Au matin du 7ème jour, Dieu a presque fini son travail et moi aussi. On est avec Sudip au camp de base du Machhapuchhare et il ne nous reste que deux heures d'ascension pour pouvoir enfin se positionner les doigts de pieds en éventail aux pieds de ce cirque monumental que forment les Annapurnas.
Il y a en effet plus d'une demi-douzaine d'Annapurna dont le plus haut, Annapurna I, culmine au dessus des 8000m. On aperçoit déjà et pour la première fois du trek ce magnifique sommet depuis là où nous avons dormi.
Depuis la veille, l'incendie s'est tû, la voie est libre. On a dormi plus que de raison c'est à dire jusqu'à 9h, je pourrais crapahuter pendant des heures si besoin était. Mais j'ai même pas besoin!!!
Et comme un bonheur n'arrive jamais seul, je consens à changer de sous-vêtements et c'est pas du luxe. La couleur blanche de mes chaussettes s'est transformée en un délicieux camaïeu de marron et mon caleçon tient debout tout seul, comme un grand. Une fois le transfert effectué, c'est tout l'argumentaire du vendeur de lessive qui prend tout son sens, c'est doux, ça sent bon, je ne fais plus office de bouillon de culture.

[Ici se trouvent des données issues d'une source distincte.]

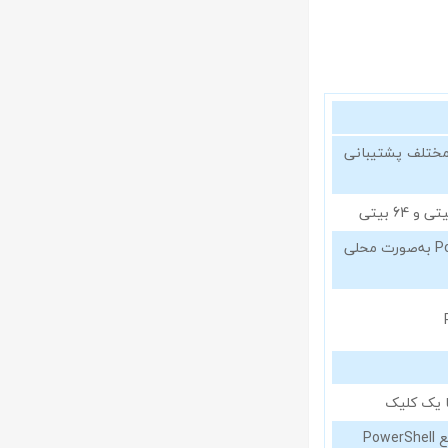
ایل مختلف پشتیبانی
پشتیبانی از debugger نسل بعدی PowerShell به‌صورت محلی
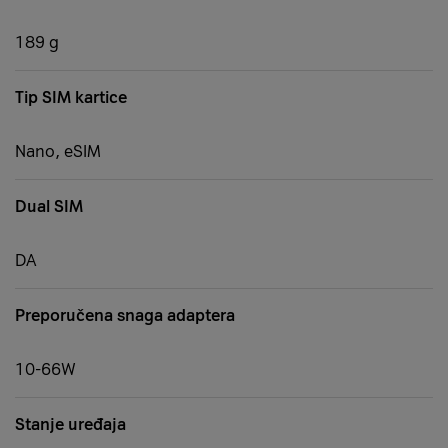
189 g
Tip SIM kartice
Nano, eSIM
Dual SIM
DA
Preporučena snaga adaptera
10-66W
Stanje uređaja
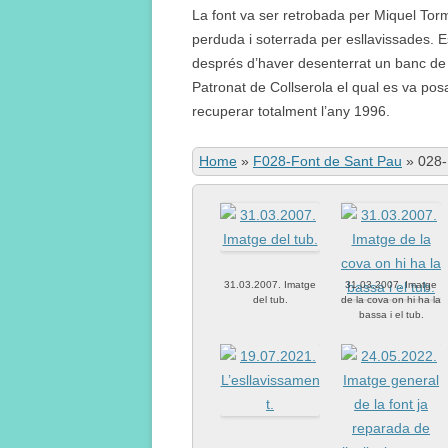
La font va ser retrobada per Miquel To
perduda i soterrada per esllavissades. E
després d’haver desenterrat un banc de p
Patronat de Collserola el qual es va pos
recuperar totalment l’any 1996.
Home
»
F028-Font de Sant Pau
»
028-
31.03.2007. Imatge
31.03.2007. Imatge
del tub.
de la cova on hi ha la
bassa i el tub.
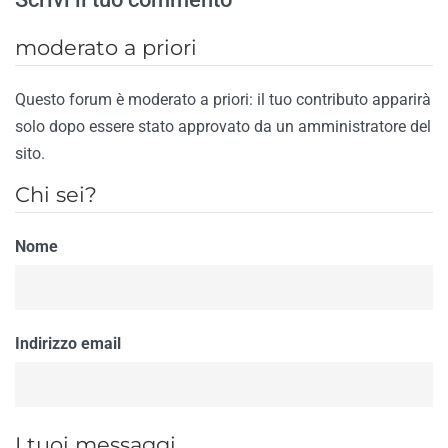
moderato a priori
Questo forum è moderato a priori: il tuo contributo apparirà
solo dopo essere stato approvato da un amministratore del
sito.
Chi sei?
Nome
Indirizzo email
I tuoi messaggi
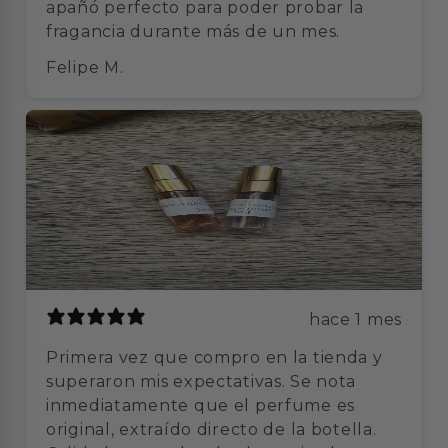
apañó perfecto para poder probar la
fragancia durante más de un mes.
Felipe M.
hace 1 mes
Primera vez que compro en la tienda y
superaron mis expectativas. Se nota
inmediatamente que el perfume es
original, extraído directo de la botella.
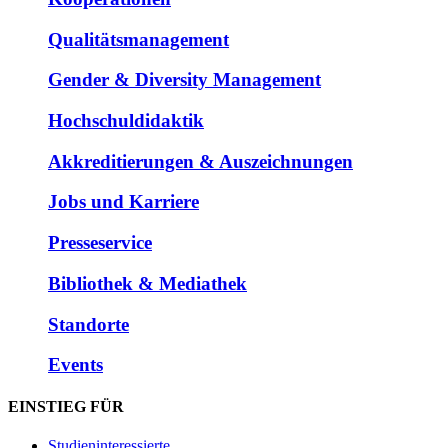
Qualitätsmanagement
Gender & Diversity Management
Hochschuldidaktik
Akkreditierungen & Auszeichnungen
Jobs und Karriere
Presseservice
Bibliothek & Mediathek
Standorte
Events
EINSTIEG FÜR
Studieninteressierte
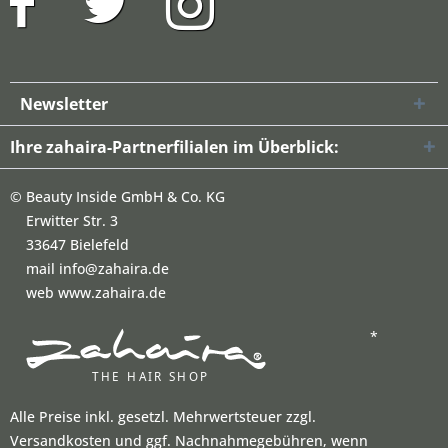
Newsletter
Ihre zahaira-Partnerfilialen im Überblick:
©
Beauty Inside GmbH & Co. KG
Erwitter Str. 3
33647 Bielefeld
mail info@zahaira.de
web www.zahaira.de
*
Alle Preise inkl. gesetzl. Mehrwertsteuer zzgl.
Versandkosten und ggf. Nachnahmegebühren, wenn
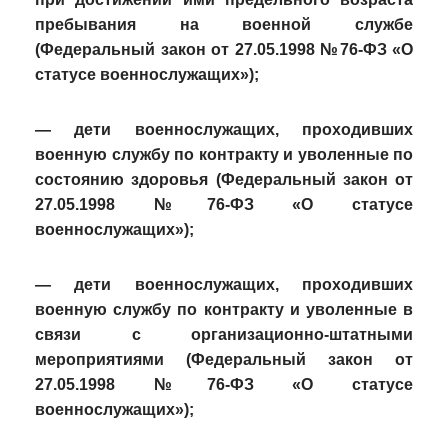
пребывания на военной службе
(Федеральный закон от 27.05.1998 №76-ФЗ «О
статусе военнослужащих»);
— дети военнослужащих, проходивших
военную службу по контракту и уволенные по
состоянию здоровья (Федеральный закон от
27.05.1998 №76-ФЗ «О статусе
военнослужащих»);
— дети военнослужащих, проходивших
военную службу по контракту и уволенные в
связи с организационно-штатными
мероприятиями (Федеральный закон от
27.05.1998 №76-ФЗ «О статусе
военнослужащих»);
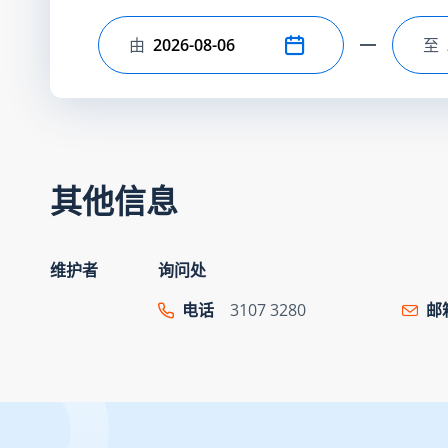
由
至
选择开始日期
选
其他信息
维护者
询问处
电话
3107 3280
邮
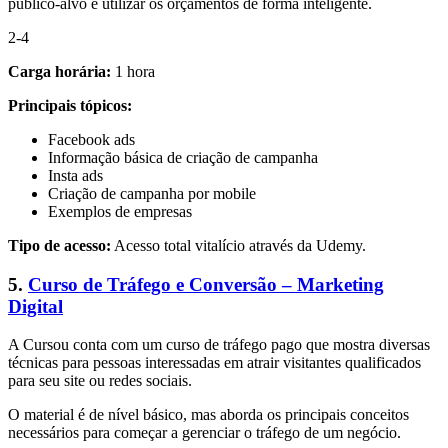
público-alvo e utilizar os orçamentos de forma inteligente.
2-4
Carga horária:
1 hora
Principais tópicos:
Facebook ads
Informação básica de criação de campanha
Insta ads
Criação de campanha por mobile
Exemplos de empresas
Tipo de acesso:
Acesso total vitalício através da Udemy.
5.
Curso de Tráfego e Conversão – Marketing
Digital
A Cursou conta com um curso de tráfego pago que mostra diversas
técnicas para pessoas interessadas em atrair visitantes qualificados
para seu site ou redes sociais.
O material é de nível básico, mas aborda os principais conceitos
necessários para começar a gerenciar o tráfego de um negócio.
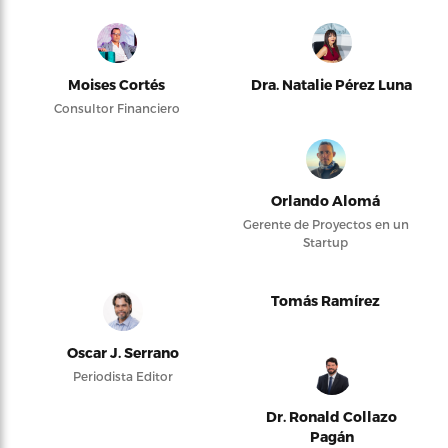
Moises Cortés
Dra. Natalie Pérez Luna
Consultor Financiero
Orlando Alomá
Gerente de Proyectos en un
Startup
Tomás Ramírez
Oscar J. Serrano
Periodista Editor
Dr. Ronald Collazo
Pagán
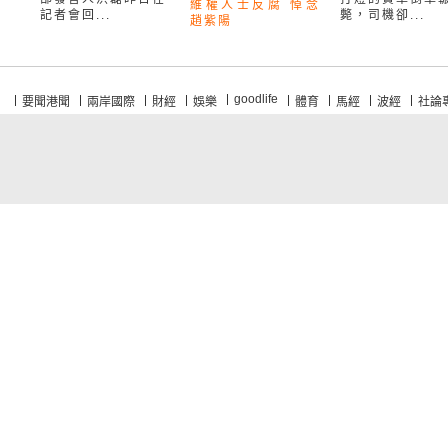
維權人士反腐 悼念
記者會回...
斃，司機卻...
趙紫陽
goodlife
要聞港聞
兩岸國際
財經
娛樂
體育
馬經
波經
社論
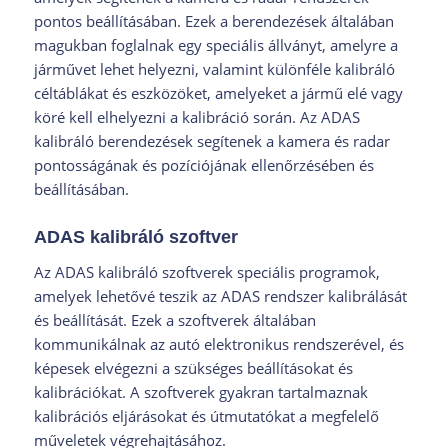
pontos beállításában. Ezek a berendezések általában
magukban foglalnak egy speciális állványt, amelyre a
járművet lehet helyezni, valamint különféle kalibráló
céltáblákat és eszközöket, amelyeket a jármű elé vagy
köré kell elhelyezni a kalibráció során. Az ADAS
kalibráló berendezések segítenek a kamera és radar
pontosságának és pozíciójának ellenőrzésében és
beállításában.
ADAS kalibráló szoftver
Az ADAS kalibráló szoftverek speciális programok,
amelyek lehetővé teszik az ADAS rendszer kalibrálását
és beállítását. Ezek a szoftverek általában
kommunikálnak az autó elektronikus rendszerével, és
képesek elvégezni a szükséges beállításokat és
kalibrációkat. A szoftverek gyakran tartalmaznak
kalibrációs eljárásokat és útmutatókat a megfelelő
műveletek végrehajtásához.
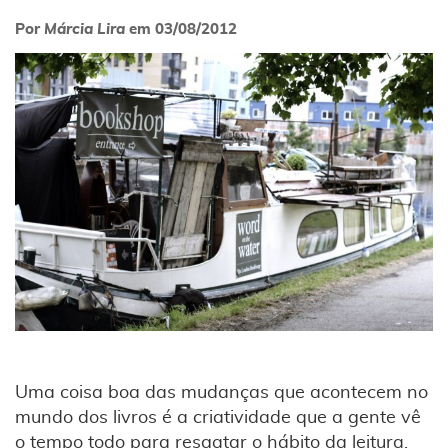
Por
Márcia Lira
em
03/08/2012
Uma coisa boa das mudanças que acontecem no
mundo dos livros é a criatividade que a gente vê
o tempo todo para resgatar o hábito da leitura,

On part à 10h tapante à nouveau les derniers.
Et à mesure qu'on double les plus matinaux, le spectacle se déroule devant mes yeux écarquillés.
Jusqu'à présent, nous avions soit marché avec les montagnes derrière un flot de collines, soit marché engoncés au fond d'une vallée étroite sans vue sur rien. Et bien, à chaque minute, quasiment à chaque pas, c'est le rideau qui s'ouvre sur la scène.
Décompression de l'appareil, armement des toboggans, attention à l'ouverture des portes.
Je me sens perdu devant tant de démesure!! Chaque perspective donne lieu à une évaluation des distances qui se révèle impossible devant l'ampleur des évènements.

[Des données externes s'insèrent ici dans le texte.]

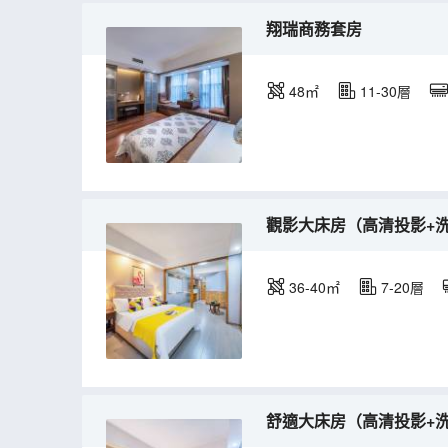
翔瑞商務套房
48㎡
11-30層
觀影大床房（高清投影+
36-40㎡
7-20層
舒適大床房（高清投影+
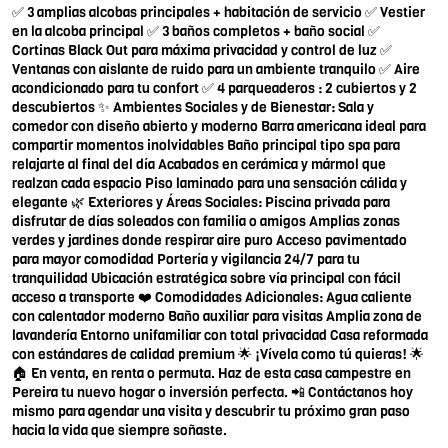
✅ 3 amplias alcobas principales + habitación de servicio ✅ Vestier
en la alcoba principal ✅ 3 baños completos + baño social ✅
Cortinas Black Out para máxima privacidad y control de luz ✅
Ventanas con aislante de ruido para un ambiente tranquilo ✅ Aire
acondicionado para tu confort ✅ 4 parqueaderos : 2 cubiertos y 2
descubiertos ✨ Ambientes Sociales y de Bienestar: Sala y
comedor con diseño abierto y moderno Barra americana ideal para
compartir momentos inolvidables Baño principal tipo spa para
relajarte al final del día Acabados en cerámica y mármol que
realzan cada espacio Piso laminado para una sensación cálida y
elegante 🌿 Exteriores y Áreas Sociales: Piscina privada para
disfrutar de días soleados con familia o amigos Amplias zonas
verdes y jardines donde respirar aire puro Acceso pavimentado
para mayor comodidad Portería y vigilancia 24/7 para tu
tranquilidad Ubicación estratégica sobre vía principal con fácil
acceso a transporte ❤️ Comodidades Adicionales: Agua caliente
con calentador moderno Baño auxiliar para visitas Amplia zona de
lavandería Entorno unifamiliar con total privacidad Casa reformada
con estándares de calidad premium 🌟 ¡Vívela como tú quieras! 🌟
🏠 En venta, en renta o permuta. Haz de esta casa campestre en
Pereira tu nuevo hogar o inversión perfecta. 📲 Contáctanos hoy
mismo para agendar una visita y descubrir tu próximo gran paso
hacia la vida que siempre soñaste.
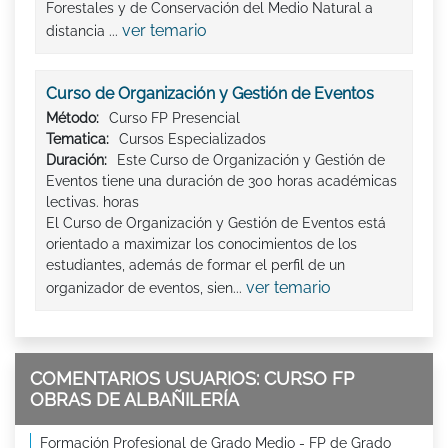
Forestales y de Conservación del Medio Natural a
ver temario
distancia ...
Curso de Organización y Gestión de Eventos
Método:
Curso FP Presencial
Tematica:
Cursos Especializados
Duración:
Este Curso de Organización y Gestión de
Eventos tiene una duración de 300 horas académicas
lectivas. horas
El Curso de Organización y Gestión de Eventos está
orientado a maximizar los conocimientos de los
estudiantes, además de formar el perfil de un
ver temario
organizador de eventos, sien...
COMENTARIOS USUARIOS: CURSO FP
OBRAS DE ALBAÑILERÍA
Formación Profesional de Grado Medio - FP de Grado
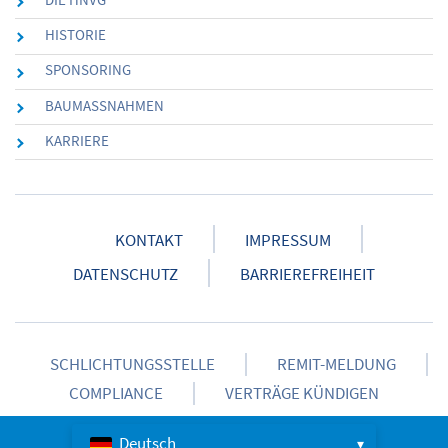
HISTORIE
SPONSORING
BAUMASSNAHMEN
KARRIERE
KONTAKT
IMPRESSUM
DATENSCHUTZ
BARRIEREFREIHEIT
SCHLICHTUNGSSTELLE
REMIT-MELDUNG
COMPLIANCE
VERTRÄGE KÜNDIGEN
Deutsch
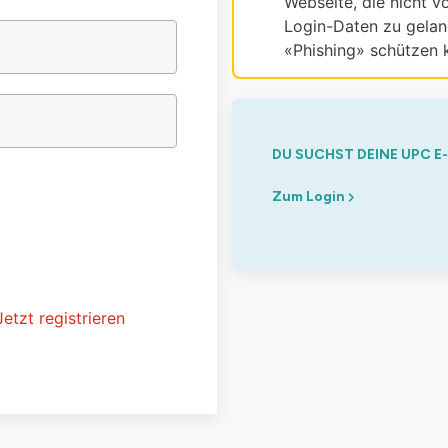
Webseite, die nicht vo
Login-Daten zu gelang
«Phishing» schützen 
DU SUCHST DEINE UPC E
Zum Login
Jetzt registrieren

A l'arrivée au camp de base de l'Annapurna, on est entouré par 7 sommets entre 6000 et 8000m. Vertige quand tu nous tiens...
Petite ombre au tableau, les nuages commencent à s'ammonceler sur Annapurna I et il va leur falloir bien du courage pour pouvoir se décrocher de cette bite d'amarrage géante.
Pour nous, ça n'est encore pas trop un souci, c'est plutot pour ceux qui arrivent le lendemain que ça risque de poser problème. Encore de la chance pour le Braïce.
Et comme on est finalement arrivé, je donne quartier libre à Sudip qui en a besoin tant il prend son travail et le fait de me materner au sérieux.
Je peux enfin marcher dans cette amas de pierres sans avoir à sentir que quelqu'un marche à quelques centimètres de moi. Avec d'autres randonneurs, on choisit de grimper encore un peu et d'aller voir un petit lac qui doit se situer quelques centaines de mètres au dessus du camp.
Cette dernière ascension est hardue et non récompensé.
Il y avait bien un lac voilà quelques semaines mais le lac est mort, terrassé lui aussi par une avalanche.
Ce glissement de terrain a été si puissant qu'il ne reste plus aucune trace du lac. Tout son lit a été recouvert par une mer de roches allant de la taille d'un gravier à celui d'un immeuble. J'en frissonne.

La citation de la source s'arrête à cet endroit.